Auf einsamen Bergwegen über unbekannte Pässe
BUS
Martigny, Etroubles
ZU FUSS
Etroubles, Bezet,
Magna Pointier, Chaz di Pointier, Col Champillon, Champillon, Les Prunayes,
Ollomont, Cheillon, Semon, Tholles, Verzignoletta, Cortelette, Gran Verzignola,
Arpeyssalou, Col d'Arpeyssalou, Colle di St. Barthelemy, Alpe Vachoura, Col
Leche, Alpe Leche, Alpe Chaleby, Alpe Pleoules, Alpe Veplace, St. Barthelemy,
Issologne, Alpe Preles, Col de la Fenetre, Chatelard, Brusoney, Gilliarey,
Fomace, Rifugio Barmasse
Der Bus wird mich heute wieder nach Italien bringen. Abbildungen
von Bernhardinerhunden allüberall: Aussen aufgemalt, innen auf den Bezugsstoffen
von Sitzen und Kissen - etwas viel davon, wie ich meine.
Und dann bin ich wieder in Etroubles auf der italienischen Seite des
Passes.
Das Relief lässt die zu erwartenden Schwierigkeiten erahnen. Die den Alpen entlang führende Route quert alle Täler, die von den Gipfeln ins Valle d'Aosta hinunterführen. Ein ständiges Auf und Ab.
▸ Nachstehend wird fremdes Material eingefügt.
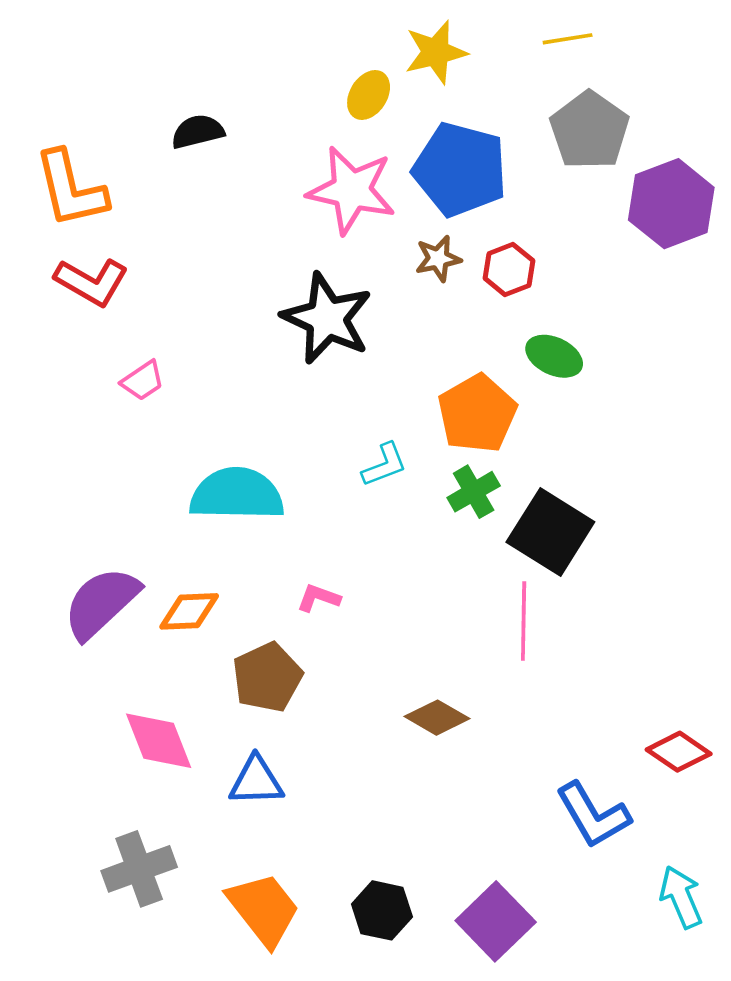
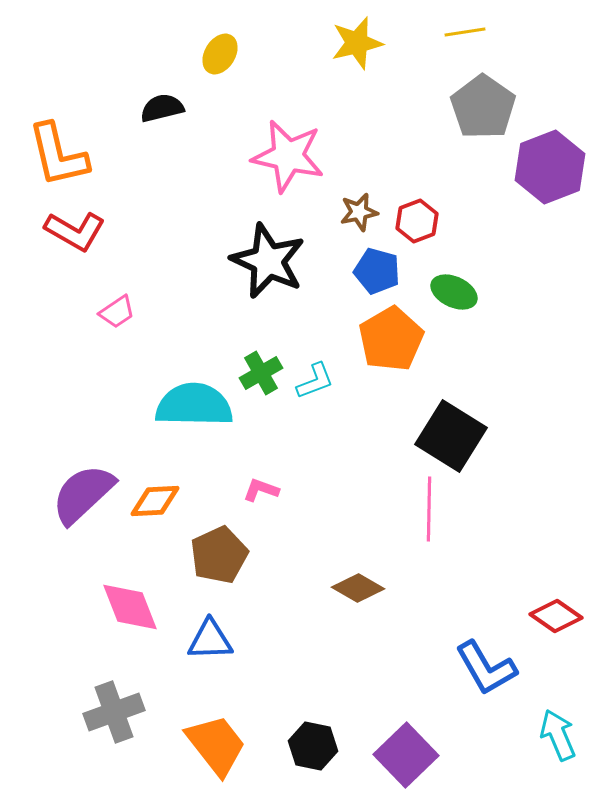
yellow ellipse: (369, 95) -> (220, 54), moved
blue pentagon: (460, 169) -> (377, 271), moved, size x0.6
green cross: (474, 492) -> (261, 373), moved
Die Wanderung beginnt nicht gerade gut. Der auf der Karte verzeichnete
Wanderweg existiert offenbar nicht mehr. Nach einem steilen Anstieg durch
gemähte Wiesen und dem Überklettern einiger Steinwälle finde ich aber dann doch
den richtigen Weg.
Es ist schön hier oben. Immer weiter hinauf geht es, zuerst einem
rauschenden Bergbach entlang ...
dann folgt der Weg einem steilen grasigen Abhang. Weit unten in der
Tiefe ist Etroubles zu sehen.
Dann verliert sich der Weg in einer grasigen Mulde.
Aber der kleine
Steinmann auf dem Col Champillon bestätigt schliesslich, dass ich mit der
Querung des Hangs auf der rechten Seite und dem direkten Aufstieg zum Sattel den
richtigen Entschluss getroffen habe.
Nach der Überschreitung eines Passes öffnet sich das Tal zu immer wieder
anderen und beeindruckenden Ausblicken.
Ab und zu liegen auf einsame Häuser am Weg. Aber meine ursprüngliche
Absicht, Brot und Käse auf den Alpen zu kaufen und mir damit den Weg ins Tal
hinunter zu ersparen, erweist sich als nicht durchführbar. Viele der auf der
Karte verzeichneten Alpen sind nicht mehr bewirtschaftet, die zerfallenden
Häuser stehen leer.
Andere Alpen hingegen werden durch neue Strassen oder Bahnen erschlossen. An
einigen Orten sind intensive Renovierungsarbeiten im Gange. Auch für die
Unterhaltung der Kühe ist gesorgt, manchmal ist es zwar nur ein vorübergehender
Wanderer, aber immerhin.
Zwei Pässe habe ich heute
geschafft, es bleibt nur noch der dreistündige Abstieg ins Dorf. Auf der anderen
Talseite ist mit dem Aufstieg zum Sattel am Gegenhang bereits das Pensum
des nächsten Tages zu sehen.
Hundemüde nach zwölf Stunden Marsch, zuletzt durch dichtes Gebüsch und hohes
Gras, und überglücklich, ein Restaurant und ein Zimmer gefunden zu haben, komme ich am Abend in St.
Barthelemy an.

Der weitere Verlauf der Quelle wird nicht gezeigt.